I spoke to the congregation for a few minutes, followed by a few words from Pat. The priest then affirmed our mission and was able to help identify a few LIFE Runners who already belonged to the parish. Pat led the congregation in a LIFE Runners cheer at the request of the priest before we ran through the aisle and out the door.
The team hit the road again on Route 93 for about four miles before getting back onto the main road, Grabosky writes:
After completing a 4.3-mile run, I knocked out a 4-mile run at a good clip before turning onto an unmarked dirt road that made its way through a mountain range toward Utah.
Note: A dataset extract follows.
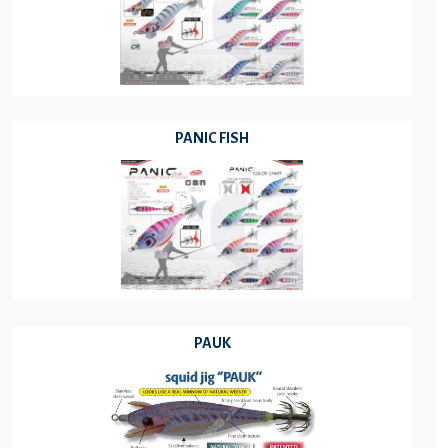
PANIC FISH
PAUK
It was a brutal stretch that climbed over 800 feet in 4 miles. I finally caught up to Grant [Fenske], who had parked near the summit and we went back and grabbed Pat, who had been waiting a while. We made it back to the summit and Pat and I ran 4 miles together to close out our 100 combined miles, while Grant met us at the end, so we all finished together.
The Scripture on the runners’ jerseys, Jeremiah 1:5, reads: “Before I formed you in the womb, I knew you, and before you were born, I set you apart.”
With the human cross set to come together Palm Sunday in Kansas City, Mo., Grabosky says, LIFE Runners hope to elevate the unique value and distinct possibilities of each human life as the Old Testament prophet expressed it.